◆ **MATERIAL FOR THIS EXERCISE**
'''

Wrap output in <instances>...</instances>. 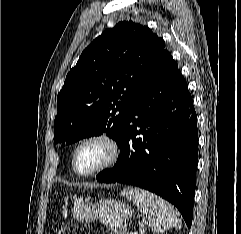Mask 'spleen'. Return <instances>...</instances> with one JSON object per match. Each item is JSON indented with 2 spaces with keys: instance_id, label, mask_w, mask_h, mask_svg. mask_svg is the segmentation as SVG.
<instances>
[{
  "instance_id": "spleen-1",
  "label": "spleen",
  "mask_w": 241,
  "mask_h": 234,
  "mask_svg": "<svg viewBox=\"0 0 241 234\" xmlns=\"http://www.w3.org/2000/svg\"><path fill=\"white\" fill-rule=\"evenodd\" d=\"M121 194L146 216L154 233H163L170 228L181 229L179 214L161 197L138 187H127Z\"/></svg>"
}]
</instances>
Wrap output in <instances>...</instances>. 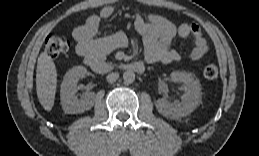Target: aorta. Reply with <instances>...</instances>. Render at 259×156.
Returning a JSON list of instances; mask_svg holds the SVG:
<instances>
[{"mask_svg": "<svg viewBox=\"0 0 259 156\" xmlns=\"http://www.w3.org/2000/svg\"><path fill=\"white\" fill-rule=\"evenodd\" d=\"M123 80L127 84H131L135 81V73L131 70H127L123 73Z\"/></svg>", "mask_w": 259, "mask_h": 156, "instance_id": "obj_1", "label": "aorta"}]
</instances>
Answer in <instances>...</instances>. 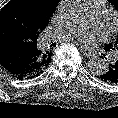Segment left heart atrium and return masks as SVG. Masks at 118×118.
I'll return each mask as SVG.
<instances>
[{"label":"left heart atrium","mask_w":118,"mask_h":118,"mask_svg":"<svg viewBox=\"0 0 118 118\" xmlns=\"http://www.w3.org/2000/svg\"><path fill=\"white\" fill-rule=\"evenodd\" d=\"M83 38H84V39H88V36H87V35H84Z\"/></svg>","instance_id":"obj_1"}]
</instances>
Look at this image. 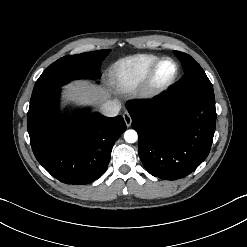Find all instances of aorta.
I'll use <instances>...</instances> for the list:
<instances>
[{
    "label": "aorta",
    "instance_id": "1",
    "mask_svg": "<svg viewBox=\"0 0 247 247\" xmlns=\"http://www.w3.org/2000/svg\"><path fill=\"white\" fill-rule=\"evenodd\" d=\"M124 139L127 143H135L138 139L137 132L132 129L125 131Z\"/></svg>",
    "mask_w": 247,
    "mask_h": 247
}]
</instances>
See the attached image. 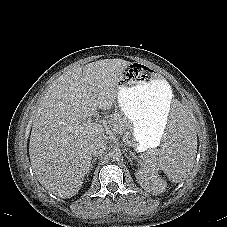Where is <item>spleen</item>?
<instances>
[{"instance_id": "spleen-1", "label": "spleen", "mask_w": 227, "mask_h": 227, "mask_svg": "<svg viewBox=\"0 0 227 227\" xmlns=\"http://www.w3.org/2000/svg\"><path fill=\"white\" fill-rule=\"evenodd\" d=\"M196 153L197 136L189 119V110L183 104H176L170 110L162 150L145 151L140 164L147 173L156 174L163 170L172 182L179 183L191 172Z\"/></svg>"}]
</instances>
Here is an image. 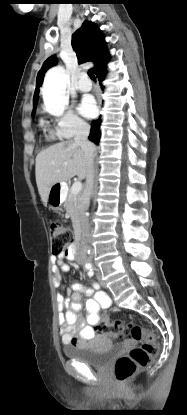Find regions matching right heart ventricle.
<instances>
[{
	"label": "right heart ventricle",
	"mask_w": 187,
	"mask_h": 415,
	"mask_svg": "<svg viewBox=\"0 0 187 415\" xmlns=\"http://www.w3.org/2000/svg\"><path fill=\"white\" fill-rule=\"evenodd\" d=\"M40 126H41L42 128H46V125H45V123H44L43 121H40ZM56 137H58V135H57V133H56V132H53V131H49V132H48V138H49L50 140H54Z\"/></svg>",
	"instance_id": "e07e8e85"
}]
</instances>
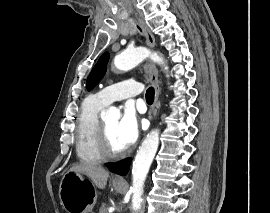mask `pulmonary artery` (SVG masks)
Segmentation results:
<instances>
[{
    "instance_id": "1",
    "label": "pulmonary artery",
    "mask_w": 270,
    "mask_h": 213,
    "mask_svg": "<svg viewBox=\"0 0 270 213\" xmlns=\"http://www.w3.org/2000/svg\"><path fill=\"white\" fill-rule=\"evenodd\" d=\"M142 91V86L135 80H124L110 85L94 96L98 103L107 106L113 101L133 98L139 95Z\"/></svg>"
}]
</instances>
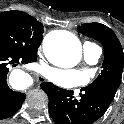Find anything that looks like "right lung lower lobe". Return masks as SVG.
I'll return each mask as SVG.
<instances>
[{
  "mask_svg": "<svg viewBox=\"0 0 124 124\" xmlns=\"http://www.w3.org/2000/svg\"><path fill=\"white\" fill-rule=\"evenodd\" d=\"M35 60L36 57L29 58L0 48V120L15 114L26 98V94L15 92L9 88L6 81L9 69L20 63H30Z\"/></svg>",
  "mask_w": 124,
  "mask_h": 124,
  "instance_id": "1",
  "label": "right lung lower lobe"
}]
</instances>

'''

◆ **TASK STATEMENT**
Emit an exact copy of the lines from the line bearing "Find anything that" through the last line above, inclusive, and leave the images out.

◆ **ANSWER**
Find anything that looks like "right lung lower lobe". Return masks as SVG.
I'll return each mask as SVG.
<instances>
[{
  "mask_svg": "<svg viewBox=\"0 0 124 124\" xmlns=\"http://www.w3.org/2000/svg\"><path fill=\"white\" fill-rule=\"evenodd\" d=\"M35 60L36 57L29 58L0 48V120L15 114L26 98V94L15 92L9 88L6 81L9 69L20 63H30Z\"/></svg>",
  "mask_w": 124,
  "mask_h": 124,
  "instance_id": "1",
  "label": "right lung lower lobe"
}]
</instances>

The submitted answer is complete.